» **What needs to be done**
Each line from the line containing "Cortina Sport" through the last line of the entries is to be reproduced exactly as it stands.

» **Provided data**
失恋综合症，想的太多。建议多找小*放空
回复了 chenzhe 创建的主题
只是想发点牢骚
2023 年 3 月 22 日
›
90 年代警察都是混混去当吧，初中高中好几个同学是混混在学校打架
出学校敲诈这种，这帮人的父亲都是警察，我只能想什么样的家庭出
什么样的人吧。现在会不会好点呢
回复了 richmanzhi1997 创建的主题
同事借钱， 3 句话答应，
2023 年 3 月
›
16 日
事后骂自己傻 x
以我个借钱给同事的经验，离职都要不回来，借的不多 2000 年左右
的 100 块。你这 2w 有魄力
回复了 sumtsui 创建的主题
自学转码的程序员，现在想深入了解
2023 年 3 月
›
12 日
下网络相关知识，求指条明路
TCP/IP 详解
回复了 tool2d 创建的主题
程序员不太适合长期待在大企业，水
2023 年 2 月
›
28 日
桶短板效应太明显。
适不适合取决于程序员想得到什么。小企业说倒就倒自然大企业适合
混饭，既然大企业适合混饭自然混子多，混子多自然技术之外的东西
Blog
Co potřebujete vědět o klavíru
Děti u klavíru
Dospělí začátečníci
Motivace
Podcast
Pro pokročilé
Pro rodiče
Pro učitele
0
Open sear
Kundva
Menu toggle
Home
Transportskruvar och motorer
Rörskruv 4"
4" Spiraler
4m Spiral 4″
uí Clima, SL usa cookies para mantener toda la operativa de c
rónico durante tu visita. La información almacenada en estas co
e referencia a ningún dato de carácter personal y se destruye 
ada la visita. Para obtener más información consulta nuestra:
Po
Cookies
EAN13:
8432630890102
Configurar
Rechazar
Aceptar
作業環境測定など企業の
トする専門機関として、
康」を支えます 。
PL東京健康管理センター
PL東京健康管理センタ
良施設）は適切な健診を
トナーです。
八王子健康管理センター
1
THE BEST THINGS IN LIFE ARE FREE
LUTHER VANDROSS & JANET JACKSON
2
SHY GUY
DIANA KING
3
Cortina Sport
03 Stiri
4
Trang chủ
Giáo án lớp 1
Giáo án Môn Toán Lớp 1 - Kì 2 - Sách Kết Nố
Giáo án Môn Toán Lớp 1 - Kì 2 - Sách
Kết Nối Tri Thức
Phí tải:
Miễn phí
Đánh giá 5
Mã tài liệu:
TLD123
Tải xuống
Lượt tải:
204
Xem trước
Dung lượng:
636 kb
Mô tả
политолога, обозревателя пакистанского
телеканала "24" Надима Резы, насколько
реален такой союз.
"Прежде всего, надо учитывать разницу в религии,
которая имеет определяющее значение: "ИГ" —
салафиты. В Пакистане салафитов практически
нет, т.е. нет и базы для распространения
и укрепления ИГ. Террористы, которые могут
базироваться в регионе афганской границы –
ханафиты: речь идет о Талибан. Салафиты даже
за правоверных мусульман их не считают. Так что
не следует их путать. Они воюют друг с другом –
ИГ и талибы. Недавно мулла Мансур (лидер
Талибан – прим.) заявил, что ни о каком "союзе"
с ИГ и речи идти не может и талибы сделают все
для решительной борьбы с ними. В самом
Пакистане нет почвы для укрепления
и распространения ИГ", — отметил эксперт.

» **Solution to this problem**
Cortina Sport
03 Stiri
4
Trang chủ
Giáo án lớp 1
Giáo án Môn Toán Lớp 1 - Kì 2 - Sách Kết Nố
Giáo án Môn Toán Lớp 1 - Kì 2 - Sách
Kết Nối Tri Thức
Phí tải:
Miễn phí
Đánh giá 5
Mã tài liệu:
TLD123
Tải xuống
Lượt tải:
204
Xem trước
Dung lượng:
636 kb
Mô tả
политолога, обозревателя пакистанского
телеканала "24" Надима Резы, насколько
реален такой союз.
"Прежде всего, надо учитывать разницу в религии,
которая имеет определяющее значение: "ИГ" —
салафиты. В Пакистане салафитов практически
нет, т.е. нет и базы для распространения
и укрепления ИГ. Террористы, которые могут
базироваться в регионе афганской границы –
ханафиты: речь идет о Талибан. Салафиты даже
за правоверных мусульман их не считают. Так что
не следует их путать. Они воюют друг с другом –
ИГ и талибы. Недавно мулла Мансур (лидер
Талибан – прим.) заявил, что ни о каком "союзе"
с ИГ и речи идти не может и талибы сделают все
для решительной борьбы с ними. В самом
Пакистане нет почвы для укрепления
и распространения ИГ", — отметил эксперт.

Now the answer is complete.